Records to use:
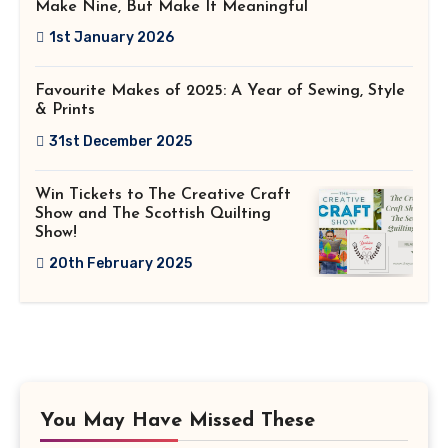
Make Nine, But Make It Meaningful
1st January 2026
Favourite Makes of 2025: A Year of Sewing, Style
& Prints
31st December 2025
Win Tickets to The Creative Craft
Show and The Scottish Quilting
Show!
20th February 2025
You May Have Missed These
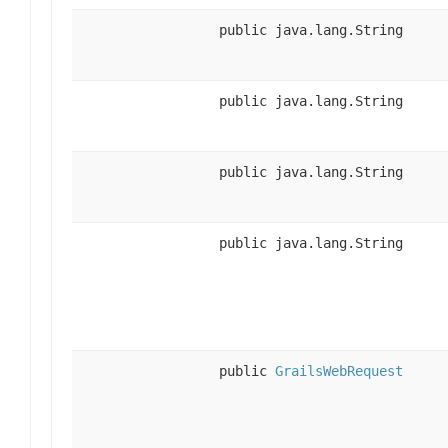
public java.lang.String
public java.lang.String
public java.lang.String
public java.lang.String
public
GrailsWebRequest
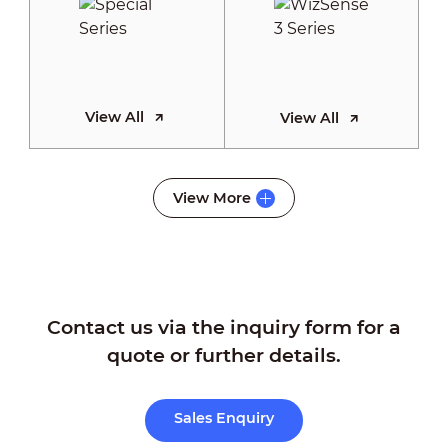
View All
View All
WizSense 2
View More
Series
Contact us via the inquiry form for a
View All
quote or further details.
Sales Enquiry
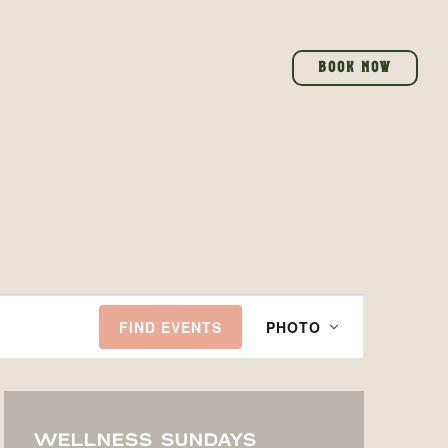
BOOK NOW
EVENT
FIND EVENTS
PHOTO
VIEWS
NAVIGATI
WELLNESS SUNDAYS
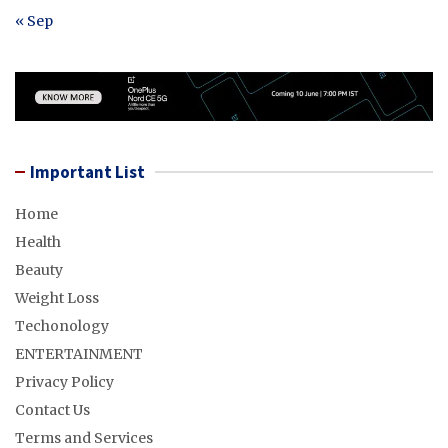
« Sep
Important List
Home
Health
Beauty
Weight Loss
Techonology
ENTERTAINMENT
Privacy Policy
Contact Us
Terms and Services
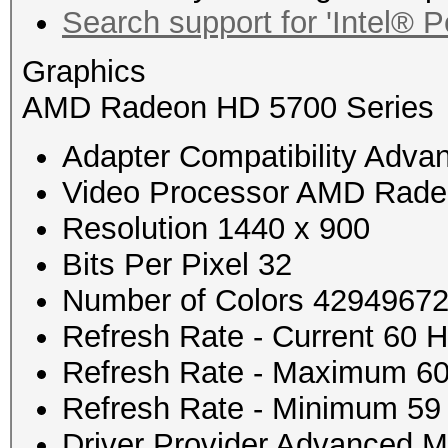
Search support for 'Intel®
Graphics
AMD Radeon HD 5700 Series
Adapter Compatibility Advan
Video Processor AMD Rade
Resolution 1440 x 900
Bits Per Pixel 32
Number of Colors 4294967
Refresh Rate - Current 60 
Refresh Rate - Maximum 6
Refresh Rate - Minimum 59
Driver Provider Advanced Mi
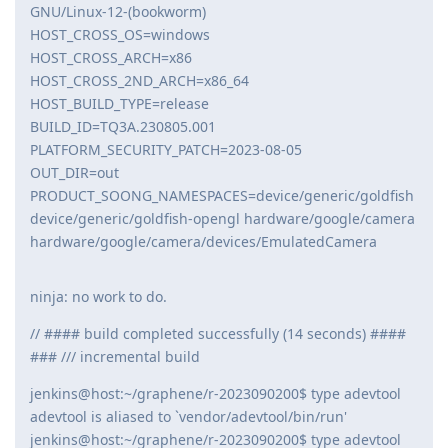
GNU/Linux-12-(bookworm)
HOST_CROSS_OS=windows
HOST_CROSS_ARCH=x86
HOST_CROSS_2ND_ARCH=x86_64
HOST_BUILD_TYPE=release
BUILD_ID=TQ3A.230805.001
PLATFORM_SECURITY_PATCH=2023-08-05
OUT_DIR=out
PRODUCT_SOONG_NAMESPACES=device/generic/goldfish
device/generic/goldfish-opengl hardware/google/camera
hardware/google/camera/devices/EmulatedCamera
ninja: no work to do.
// #### build completed successfully (14 seconds) ####
### /// incremental build
jenkins@host:~/graphene/r-2023090200$ type adevtool
adevtool is aliased to `vendor/adevtool/bin/run'
jenkins@host:~/graphene/r-2023090200$ type adevtool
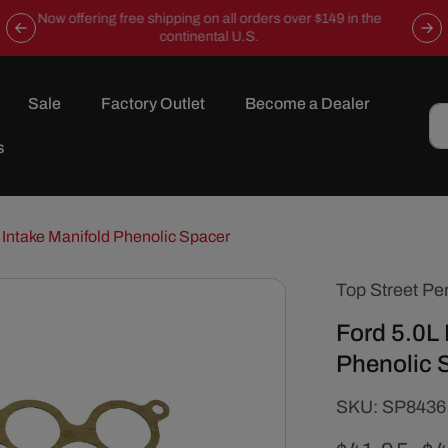
Now offering free shipping on all orders over $149 in the
continental U.S.
Sale
Factory Outlet
Become a Dealer
s
 Intake Manifold Phenolic Spacer
Top Street Pe
Ford 5.0L 
Phenolic 
SKU:
SKU:
SP8436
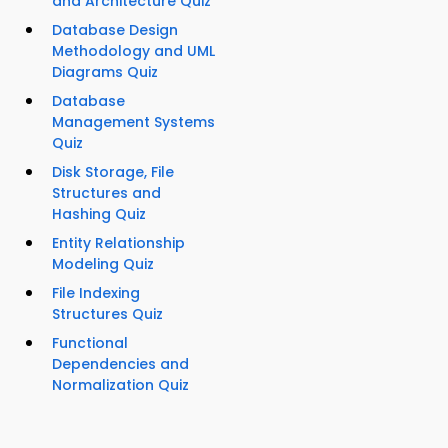
and Architecture Quiz
Database Design
Methodology and UML
Diagrams Quiz
Database
Management Systems
Quiz
Disk Storage, File
Structures and
Hashing Quiz
Entity Relationship
Modeling Quiz
File Indexing
Structures Quiz
Functional
Dependencies and
Normalization Quiz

Work request:
Whenever you reach a picture, pass over it; print all the other material exactly.

Answer to this task:
Make Nine, But Make It Meaningful
1st January 2026
Favourite Makes of 2025: A Year of Sewing, Style
& Prints
31st December 2025
Win Tickets to The Creative Craft
Show and The Scottish Quilting
Show!
20th February 2025
You May Have Missed These
public java.lang.String
public java.lang.String
public java.lang.String
public java.lang.String
public
GrailsWebRequest
View All
View All
WizSense 2
View More
Series
Contact us via the inquiry form for a
View All
quote or further details.
Sales Enquiry
BOOK NOW
EVENT
FIND EVENTS
PHOTO
VIEWS
NAVIGATI
WELLNESS SUNDAYS
« Sep
Important List
Home
Health
Beauty
Weight Loss
Techonology
ENTERTAINMENT
Privacy Policy
Contact Us
Terms and Services
Search support for 'Intel®
Graphics
AMD Radeon HD 5700 Series
Adapter Compatibility Advan
Video Processor AMD Rade
Resolution 1440 x 900
Bits Per Pixel 32
Number of Colors 4294967
Refresh Rate - Current 60 
Refresh Rate - Maximum 6
Refresh Rate - Minimum 59
Driver Provider Advanced Mi
GNU/Linux-12-(bookworm)
HOST_CROSS_OS=windows
HOST_CROSS_ARCH=x86
HOST_CROSS_2ND_ARCH=x86_64
HOST_BUILD_TYPE=release
BUILD_ID=TQ3A.230805.001
PLATFORM_SECURITY_PATCH=2023-08-05
OUT_DIR=out
PRODUCT_SOONG_NAMESPACES=device/generic/goldfish
device/generic/goldfish-opengl hardware/google/camera
hardware/google/camera/devices/EmulatedCamera
ninja: no work to do.
// #### build completed successfully (14 seconds) ####
### /// incremental build
jenkins@host:~/graphene/r-2023090200$ type adevtool
adevtool is aliased to `vendor/adevtool/bin/run'
jenkins@host:~/graphene/r-2023090200$ type adevtool
Now offering free shipping on all orders over $149 in the
continental U.S.
Sale
Factory Outlet
Become a Dealer
s
 Intake Manifold Phenolic Spacer
Top Street Pe
Ford 5.0L 
Phenolic 
SKU:
SKU:
SP8436
and Architecture Quiz
Database Design
Methodology and UML
Diagrams Quiz
Database
Management Systems
Quiz
Disk Storage, File
Structures and
Hashing Quiz
Entity Relationship
Modeling Quiz
File Indexing
Structures Quiz
Functional
Dependencies and
Normalization Quiz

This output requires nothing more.